Prof. Dr. dr. Maimun Syukri SpPD-KGH Finasim
Anggota Tim Transplantasi Ginjal RSUDZA

Lalu, apa penyebab utama pasien harus melakukan cuci darah di Aceh? Menurut Prof Maimun Syukri, penyebab utama adalah karena penyakit diabetes yang dialami. “ Sebanyak 58 persen penyebab cuci darah karena diabetes,” tandasnya. Jika diurai latar belakang pasien, kata Maimun Syukri, maka penyebab cuci darah adalah salah satu dari tiga hal ini, yakni menderita diabetes, hipertensi, dan infeksi.

Jika cepat dideteksi, penyakit ginjal mungkin akan lebih mudah diatasi ketimbang jika telat diketahui. Masalahnya, di Aceh pasien umumnya enggan atau telat datang ke rumah sakit. Jika datang dalam kondisi terlambat, maka pengobatan pun akan jauh lebih sulit.

“Harus dijaga gula, kontrol gula yang bagus. Yang hipertensi, kontrol hipertensi yang baik. Yang infeksi , obati dengan benar infeksi, supaya terhindar komplikasi ke ginjal. Yang ada batu selesaikan batunya. Ini semua menjadi faktor risiko penyebab kerusakan ginjal,” tandas Dekan Fakultas Kedokteran Universitas Syiah Kuala ini.

Dikatakan, semua orang takut dengan gagal ginjal. Namun anehnya, kata dia, justru ketakutan tersebut tidak tercermin pada perilaku yang bersangkutan.

“Banyak orang yang takut dengan ginjal, tapi tidak pernah takut dengan gula. Banyak orang yang takut dengan ginjal, tapi tak pernah takut dengan tensi. Tensi dan gula itu jahat. Itu yang mestinya dikendalikan, supaya komplikasi ke ginjal tidak muncul,” tandas Profesor Maimun.

Dikatakan, seseorang penderita diabetes tetap bisa hidup sehat hingga puluhan tahun sepanjang bisa menjaga dan mengontrol perilakunya. Penderita diabetes bisa hidup puluhan tahun dengan hipertensi tanpa ada komplikasi. Kuncinya cuma satu, yakni mengontrol gula darah bagi penderita diabetes, juga mengontrol hipertensi dan infeksi.

Diakui, 60 persen penyebab diabetes memang karena gaya hidup. Hanya 40 persen diakibatkan oleh faktor keturunan. Di Malaysia pun tergolong tinggi jumlah penderita diabetes, sama halnya seperti Aceh, yang memang sebagai negeri serumpun. “Pola hidup sama antara kita dengan Malaysia. Di sini ada nasi gurih, di sana ada nasi lemak. Di sana ada teh tarek, di sini juga ada. Jadi, tinggal soal waktu saja, kita bisa sama dengan orang itu,” tandasnya.

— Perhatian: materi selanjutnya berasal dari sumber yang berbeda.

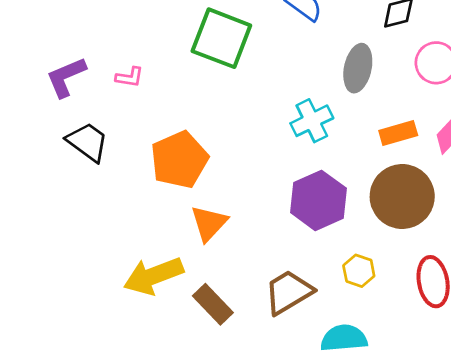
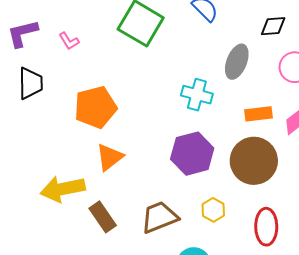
pink L-shape: (130, 77) -> (69, 41), turned 40
cyan cross: (312, 121) -> (197, 95), turned 32
black trapezoid: (88, 142) -> (30, 83), turned 44

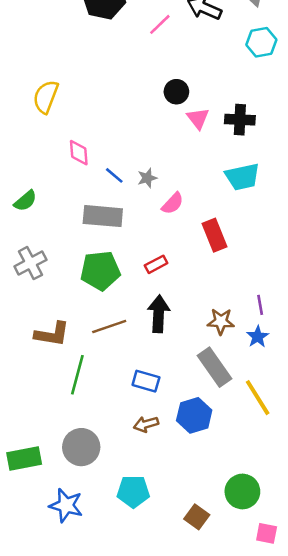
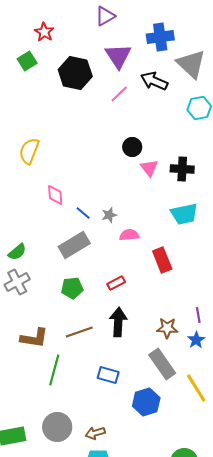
green semicircle: (25, 201) -> (17, 252), moved
pink semicircle: (173, 203) -> (129, 235), turned -138
gray rectangle: (103, 216) -> (74, 245), turned -36
green pentagon: (100, 271) -> (72, 288), size x0.7
brown arrow: (146, 424) -> (95, 433), moved

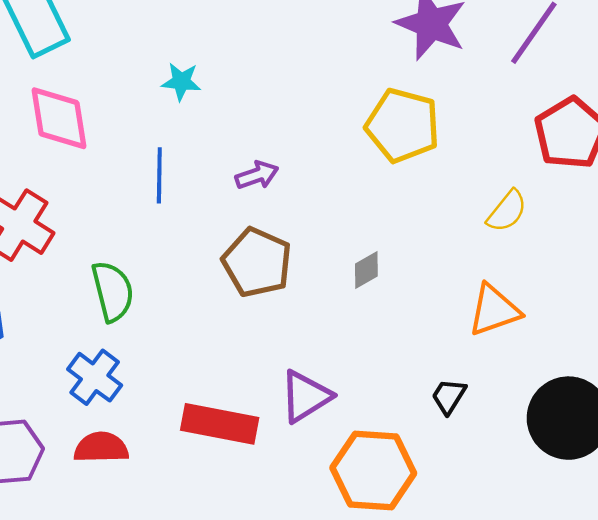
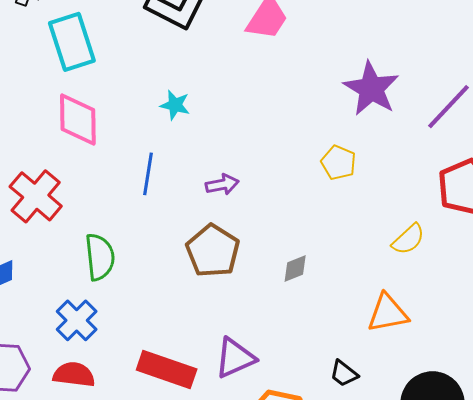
yellow pentagon: (403, 125) -> (338, 163), size x0.6
black trapezoid: (449, 396) -> (344, 374), turned -92

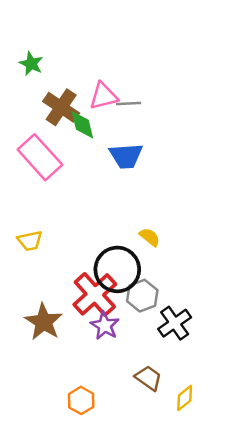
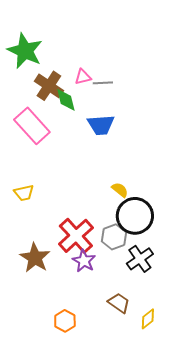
green star: (31, 64) -> (25, 51), size x1.8
pink triangle: (104, 96) -> (83, 77), size x0.7
black circle: (117, 269) -> (135, 216), moved

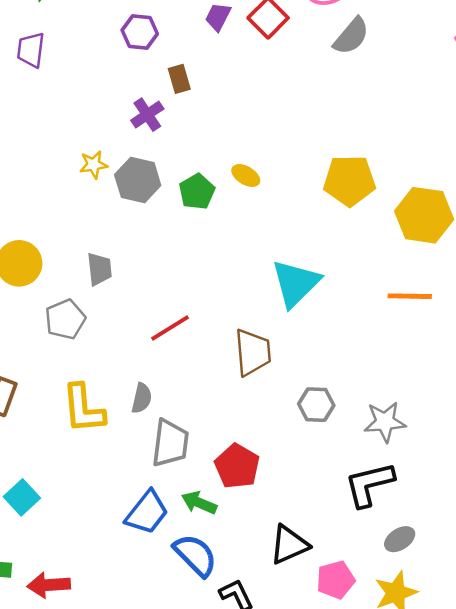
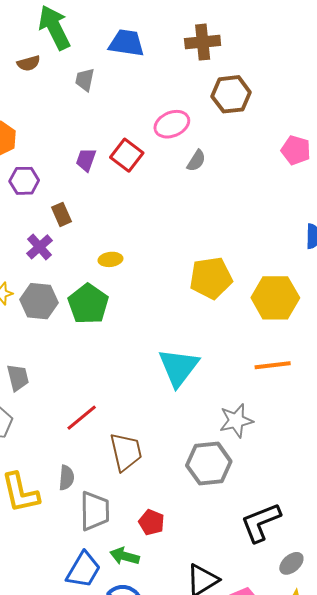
gray semicircle: (351, 36) -> (196, 161), size x0.7
yellow ellipse: (246, 176) -> (110, 259), moved, turned -30
green pentagon: (197, 192) -> (88, 304), size x1.4
brown trapezoid: (253, 352) -> (126, 452), moved
gray hexagon: (316, 405) -> (209, 463), size x1.5
gray star: (385, 422) -> (236, 421), moved
red pentagon: (237, 466) -> (152, 522), size x0.7

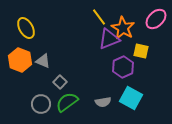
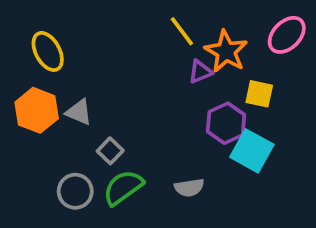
purple triangle: (109, 39) -> (200, 72), size x0.6
cyan square: (131, 98) -> (252, 151), moved

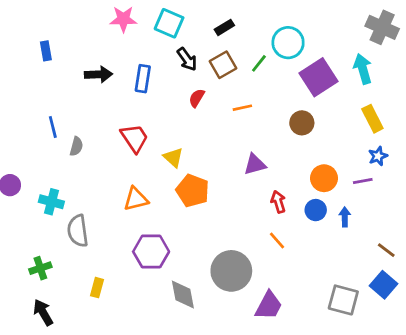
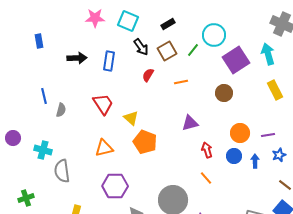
blue star: (378, 156) -> (279, 155), moved
green cross: (40, 268) -> (26, 198), moved

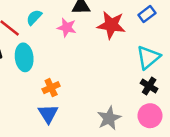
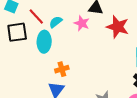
cyan semicircle: (34, 17) -> (56, 22), moved

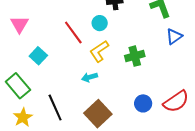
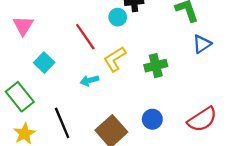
cyan circle: (100, 23) -> (118, 17), moved
cyan arrow: (89, 77) -> (89, 80), moved
blue circle: (143, 103) -> (152, 119), moved

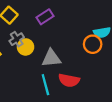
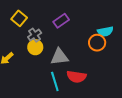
purple rectangle: (45, 17) -> (61, 21), moved
gray cross: (17, 39) -> (35, 35), moved

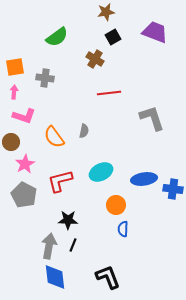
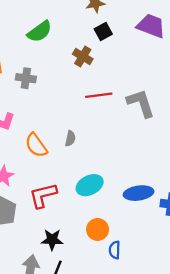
gray L-shape: (152, 118) -> (141, 103), moved
orange circle: (116, 205) -> (98, 229), moved

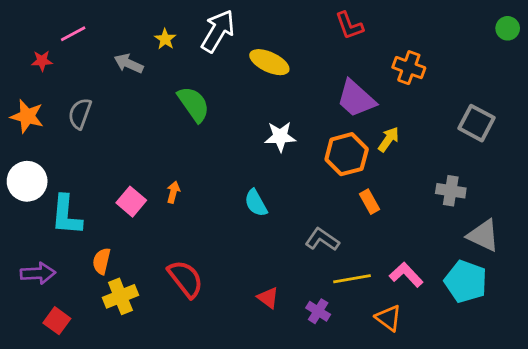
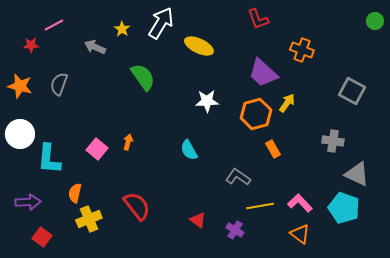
orange triangle: (389, 318) -> (300, 234), moved

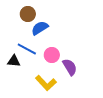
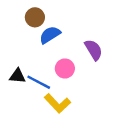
blue line: (27, 49) -> (39, 82), moved
purple semicircle: (70, 67) -> (94, 50), moved

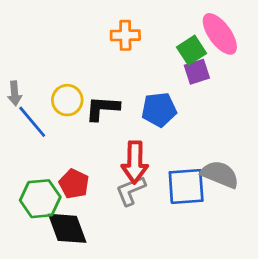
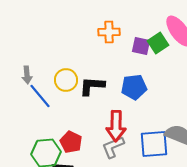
purple square: (197, 72) -> (141, 46), moved, turned 30

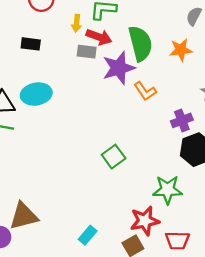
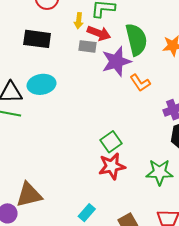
black rectangle: (31, 44) -> (37, 39), size x1.5
red star: (145, 221) -> (112, 166), moved

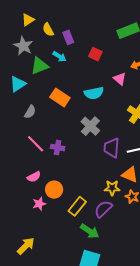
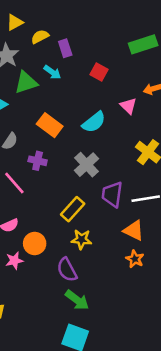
yellow semicircle: (48, 30) -> (40, 37), turned 88
cyan semicircle: (94, 93) -> (94, 122), turned -30
purple cross: (58, 148) -> (38, 161), moved
yellow star: (112, 188) -> (81, 239), moved
yellow rectangle: (77, 206) -> (73, 209), moved
purple semicircle: (103, 209) -> (67, 270), moved, turned -78

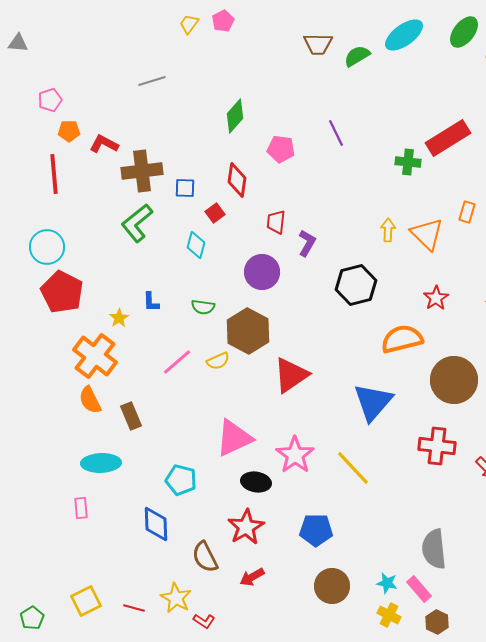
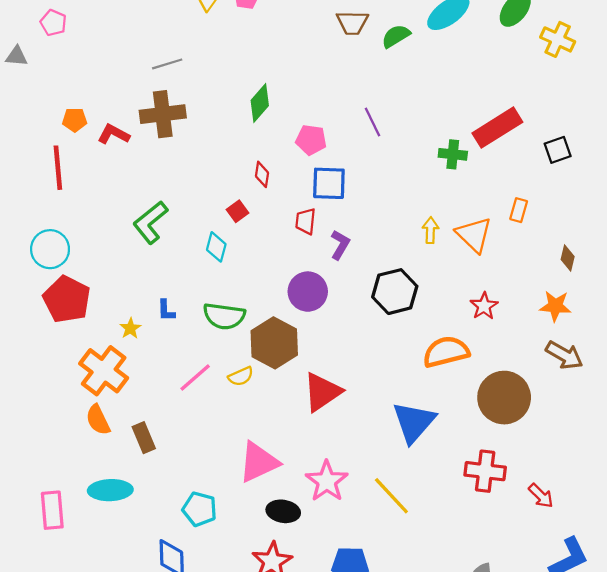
gray triangle: (18, 43) -> (17, 56), moved
pink pentagon: (50, 100) -> (53, 23), moved, turned -30
brown cross: (142, 171) -> (163, 114), moved
red diamond: (237, 180) -> (262, 174), size x0.7
blue square: (185, 188) -> (329, 183), moved, size x1.6
purple circle: (262, 272) -> (308, 292), moved
green semicircle: (203, 307) -> (224, 316), size x1.6
pink rectangle: (81, 508) -> (52, 510), moved, size x1.6

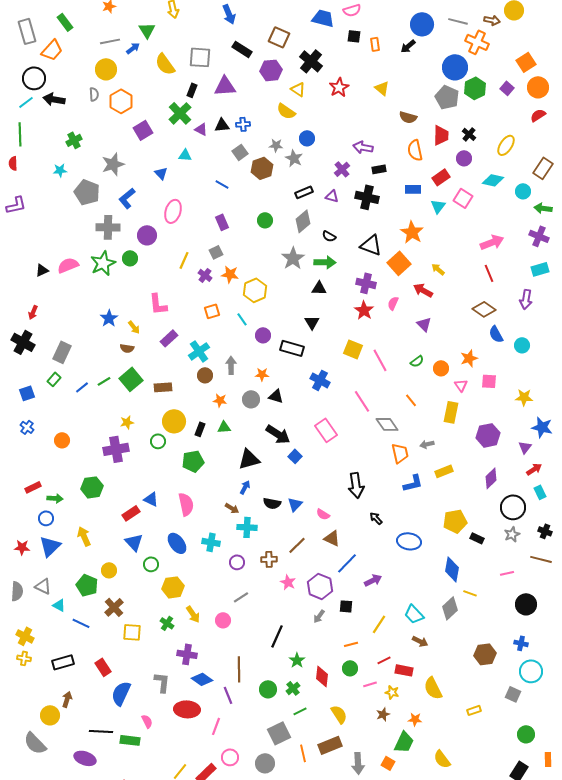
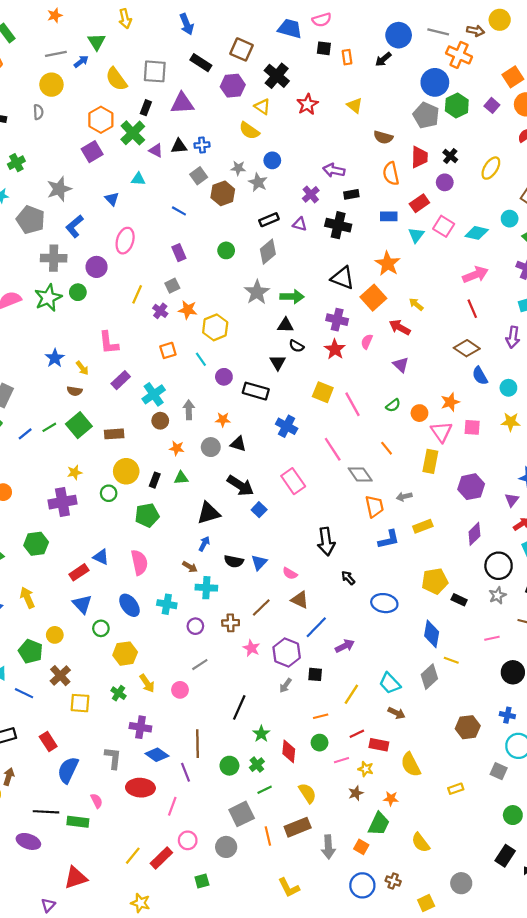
orange hexagon: (121, 101) -> (101, 120), moved
cyan diamond: (493, 180) -> (477, 233), moved
black semicircle: (329, 236) -> (296, 346), moved
pink triangle: (461, 385) -> (441, 432), size x1.5
yellow star: (524, 397) -> (511, 422), moved

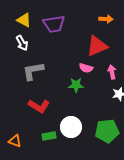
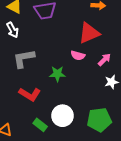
pink arrow: (112, 72) -> (104, 60), turned 56
green star: (76, 85) -> (57, 74), moved
green rectangle: (49, 136) -> (40, 125), turned 48

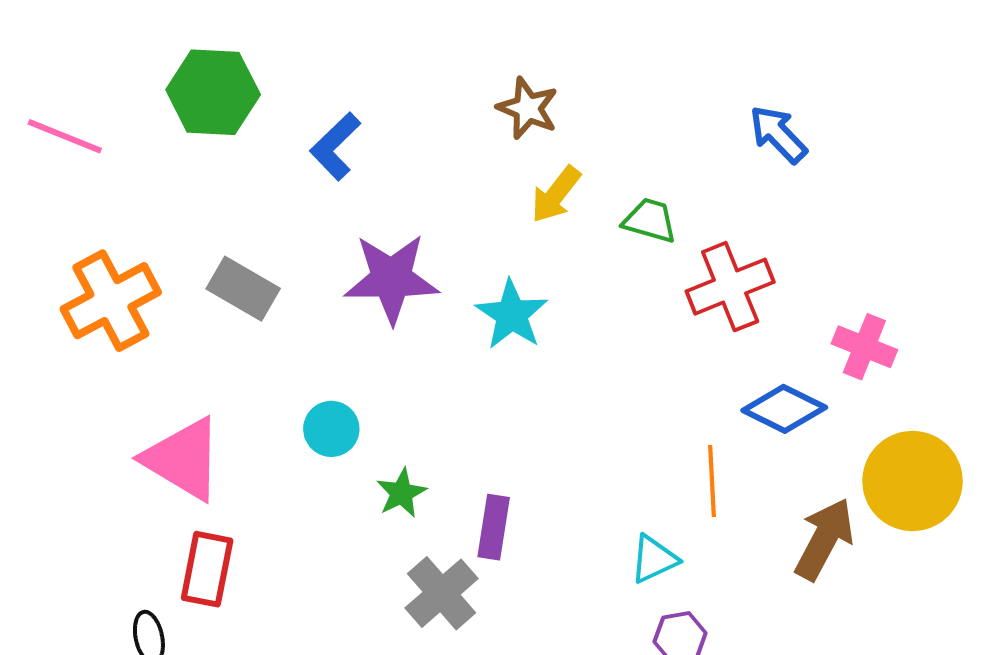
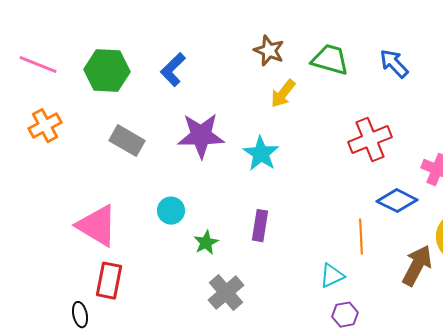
green hexagon: (213, 92) -> (107, 71), moved
green trapezoid: (650, 220) -> (330, 60), moved, size x1.4
orange cross: (111, 301) -> (45, 126), moved, size x0.7
purple rectangle: (494, 527) -> (260, 226), moved

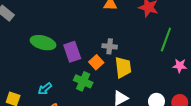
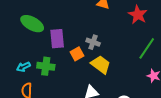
yellow trapezoid: (123, 67) -> (101, 65), turned -60
green cross: (83, 81) -> (46, 66), moved, turned -30

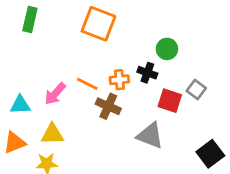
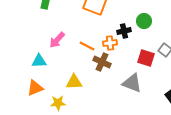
black cross: (147, 73) -> (124, 31), moved, turned -32
pink arrow: (55, 94) -> (57, 40), moved
yellow triangle: (52, 134) -> (74, 82), moved

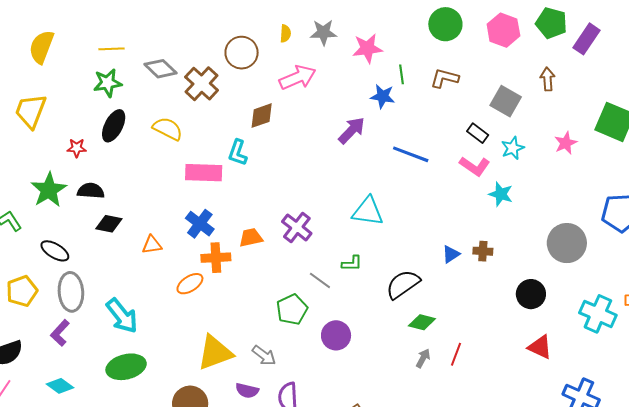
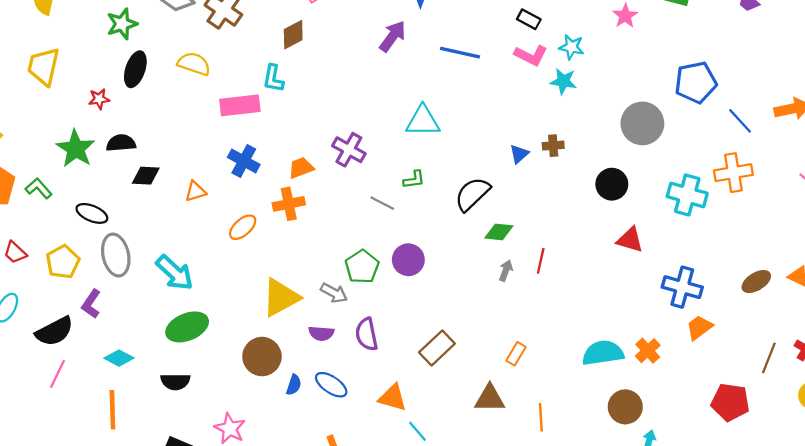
cyan star: (513, 148) -> (571, 47), moved, turned -30
orange cross: (216, 258) -> (289, 204), moved
green pentagon: (292, 309) -> (362, 267), moved
purple L-shape: (60, 333) -> (91, 304), moved

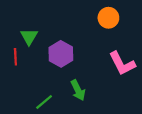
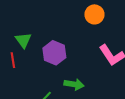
green arrow: (78, 90) -> (74, 84), turned -48

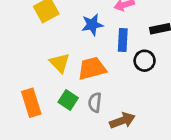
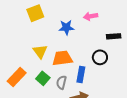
blue rectangle: (123, 40) -> (81, 74), moved
orange rectangle: (31, 103) -> (17, 77), turned 54

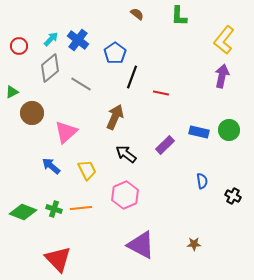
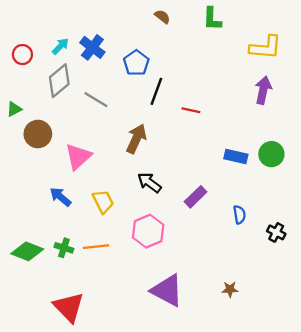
yellow L-shape: (224, 40) -> (266, 47), turned -124
purple rectangle: (165, 145) -> (196, 197), moved

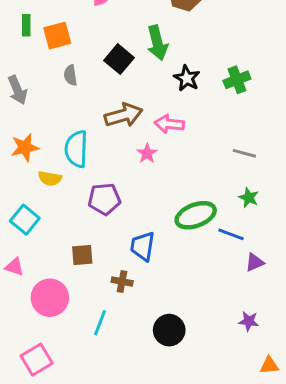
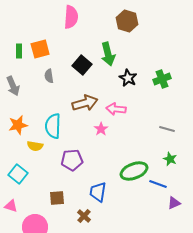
green rectangle: (26, 25) -> (19, 51), moved
brown cross: (122, 282) -> (84, 216), turned 32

Berdasarkan data Riset Kesehatan Dasar (Rikesda) tahun 2013, untuk penderita diabetes, Aceh merupakan provinsi nomor tiga se-Indonesia setelah Maluku Utara dan Pontianak. Namun, kata Maimun Syukri, saat ini posisi Aceh sudah turun dan berada di urutan kelima.

Diakui, komplikasi dari dua penyakit ini menghabiskan klaim paling besar oleh rumah sakit.

Paling tinggi klaim untuk penyakit jantung, kedua cuci darah, ketiga penyakit kanker. “Oleh karena itulah, kalau bisa menjaga kesehatan dengan baik, bisa menghemat uang negara cukup banyak, triliunan rupiah setiap tahun,” tandasnya.

Jika setelah didiagnosa penderita dinyatakan menderita gagal ginjal kronis, maka perlu pengobatan medis sesuai dengan tingkat dan risiko penderita. Kalau sudah pada tahap akhir, harus mencari terapi pengganti ginjal. Ada dua cara, pertama dengan melakukan cuci darah. Cuci darah ini dengan memakai mesin dan cuci perut. Di RSUDZA, kedua pengobatan bisa dilakukan. Pengobatan satu lagi dengan cara cangkok ginjal, yakni mengambil ginjal yang sehat dan memberikan kepada orang yang sakit.

Setelah dicangkok, pasien sama seperti orang normal, hanya perlu minum obat saja. Pada awalnya, kata Prof Maimun, memang biaya untuk cangkok ginjal lebih tinggi, tapi kini turun drastis, menjadi sekitar 400 jutaan per pasien. Namun, untuk cuci darah dan cuci perut, biayanya konstan, sekitar 8 juta per bulan. Ini belum termasuk obat. “Saat ini pasien cuci darah kita hampir 200 orang, sedangkan pasien cuci perut ada 70-an orang,” katanya.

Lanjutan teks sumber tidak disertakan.